32.07 National Trends and Predictors of Mastectomy with Immediate Breast Reconstruction

A. Mandelbaum1, M. Nakhla1, Y. Seo1, V. Dobaria1, M. L. DiNome1, P. Benharash1, M. K. Lee1  1University Of California – Los Angeles,Los Angeles, CA, USA

Introduction: Since 1998, the Women’s Health and Cancer Rights Act (WHCRA) has mandated insurance coverage of immediate breast reconstruction (IR) after mastectomy. Previous reports show disparities in the rates of IR. The objective of our study was to identify trends in utilization, resource use, and predictors of IR using a national cohort.

Methods:  The National Inpatient Sample (NIS) database was used to identify all adult women (>/=18 years) undergoing mastectomies from 2005 to 2014. The NIS is the largest available all-payer database and provides accurate national estimates for inpatient hospitalizations in the United States. Patient comorbidities, type of operations, and complications were tabulated using International Classifications of Diseases 9 codes. IR was defined as any reconstruction during the same inpatient stay. Temporal trends were assessed using a chi squared and a Mann-Whitney test while independent predictors of IR were identified using multivariable logistic regression models. 

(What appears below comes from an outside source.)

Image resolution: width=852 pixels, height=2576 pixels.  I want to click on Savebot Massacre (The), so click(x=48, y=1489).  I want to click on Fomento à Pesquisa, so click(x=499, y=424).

Results: Of an estimated 729,560 patients undergoing mastectomy, 301,276 (41.3%) received IR. Rates of IR increased steadily from 28.2% in 2005 to 58.3% in 2014 (P<0.001). Inpatient hospitalizations for mastectomies, with or without IR, decreased by 31.1% over time. Both the rate of bilateral mastectomies (13.6% to 40.0%, P<0.001) and diagnoses of increased breast cancer risk (13.9% to 31.0%, P<0.001) increased significantly. Patients who had IR were on average younger (51.1 vs. 64.5 years, P<0.001), had lower burden of comorbidities, as measured by the Elixhauser index (1.7 vs. 2.6, P<0.001), and had fewer complications (4.3 vs. 6.3%, P<0.001). Compared to mastectomy alone, IR had a similar length of stay (2.5 vs. 2.1 days, P<0.001), but significantly higher hospitalization costs ($17631.3 vs. $8642.6, P<0.001). Average costs for mastectomy with IR increased significantly during the study period (P<0.001). Independent predictors of IR included age<65 (AOR=3.9, P<0.001), teaching and urban hospital designation (AOR=4.8, P<0.001), performance of bilateral mastectomies (AOR=3.8, P<0.001), lower comorbidity scores (AOR=2.2, P<0.001), private insurance (AOR=2.4, P<0.001), white race, top income quartile, and hospital region in the Northeast.

Conclusion: Mastectomy with IR is increasingly performed with resource utilization rising at a steady pace. Patients medical characteristics aside, our study points to persistent racial, socioeconomic, and hospital level disparities associated with the under-utilization of IR. Additional efforts are needed to ensure equitable access to IR.